When I was a kid, immunizations were mandatory. To travel internationally, I got the smallpox vaccine. I got the new polio vaccine because my parents gave me no choice and I didn’t know what it was anyway.

As a foreign correspondent, I got shots for any disease within a million miles of anywhere I was likely to go — yellow fever, whooping cough, which I got anyway. The monthly gammaglobulin shots helped boost immunity. I rolled up my sleeve and the nurse said, “Take your pants down,” because they go in the ass.

From a glass of water I gulped on hot days in Spain, I learned too much about amoebic dysentery. In Vietnam, I grew so thirsty I drank a roadside vendor’s Coke from the sandwich bag he poured it in. I did become instantly vigilant about cholera and its shots after the doctor described it as “terminal diarrhea.”

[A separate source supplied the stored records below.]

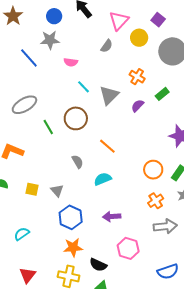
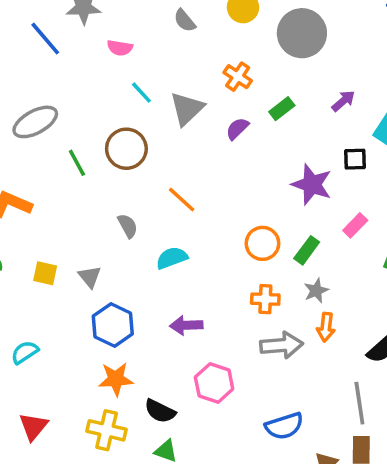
gray semicircle: (107, 46) -> (185, 21), turned 104
orange cross: (156, 201) -> (265, 299), turned 35

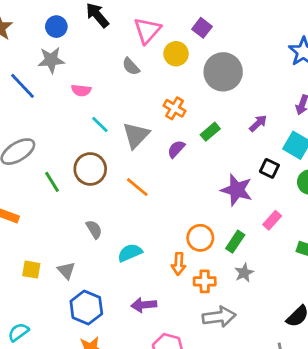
black square: (355, 159) -> (269, 168), turned 30
orange line: (182, 200) -> (137, 187), moved
orange arrow: (326, 327) -> (179, 264), moved

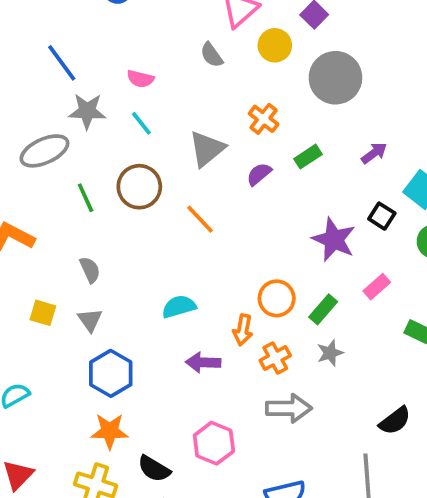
gray star: (51, 60) -> (87, 111), moved
cyan line: (100, 124) -> (141, 123), moved
gray semicircle: (94, 229) -> (90, 270), moved
orange cross: (205, 281) -> (275, 358), turned -35
purple arrow: (144, 305) -> (203, 362), moved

All this even though I was not personally in possession of documentation proving any shot’s efficacy. I didn’t wear a bike helmet either in my childhood. I still live well beyond the lifespan of people who were born after World War II. Like Joe Biden.

I had a friend who said I shouldn’t get a flu shot because immediately after getting one, she threw up in her car. Too bad. But I get every model year’s flu shot. So, when Donald Trump’s COVID vaccine became available for my age group, I got both in the arm in my car.

It was not an easy decision. At my age, I’m no longer worried about producing mutant children. Survival is my main concern. Viral attacks on the lungs could be harmful to your health.

Masks cause my glasses to fog, which could lead me to fall on something or hit my head. But I don’t really mind if it helps keep other Walmart shoppers from breathing on me.

By the by, I am intimately familiarized with mandates. I’m married.

Rules were once called mandates. My parents were not friends in my youth. These were loving, independent adults that set clear rules and were often open to negotiations.

Fauci must be able to remove his mask from a crowd during a Nationals game so I am free to spend time with my family and friends as I wish. What number of holidays could we all have together? That was the official recommendation of an expert advisory board of one – me.

I’m not a Democrat who gets her hair done while others can’t. So, I don’t care if people do or don’t get the new vaccines or wear a mask. Just as I don’t care what they read or their cell service or if they fall for regular fundraising pleas from liberal institutions with multi-billion-dollar endowments that plan on raising tuitions next year anyway.

I am bothered, however, by nameless, faceless federal “experts” who change their powerful guidelines like celebrities change spouses. New data is the excuse, and it would work in the 1950s. And we’re supposed to obediently toodle along behind.

Many would have if, from the start, instead of acting like just-obey-us-we’re-in-charge, Fauci et al. had honestly said, “Look, this virus is so new we’re unsure of everything. Bear with us as we figure out what works best.”

However, the failures of their plans only led to distrustful and negative feelings.

According to the American Heart Association, more than 600,000.000 Americans have suffered a stroke or a heart attack in their first year.

Egyptians used willow bark more than three millennia before the invention of modern medicine. Felix Hoffman, a Bayer pharmacist, modified a portion of the willow bark in 1897 to make acetylsalicylic acids. This was what became aspirin.

It was later discovered that it has anti-inflammatory and prevents strokes and heart attacks in small doses. It was recommended that seniors aged 50-60 take at least one daily dose.

But now the U.S. Preventive Services Task Force focuses on aspirin as a blood thinner, which it’s always been. This could lead to bleeding in the intestines or brains, particularly if it is used after age 60. It also states that these dangers are now more important than any prevention benefits.

This is all hard to keep up with, isn’t it? I’m going to take two aspirins now and follow the directions to keep away from children.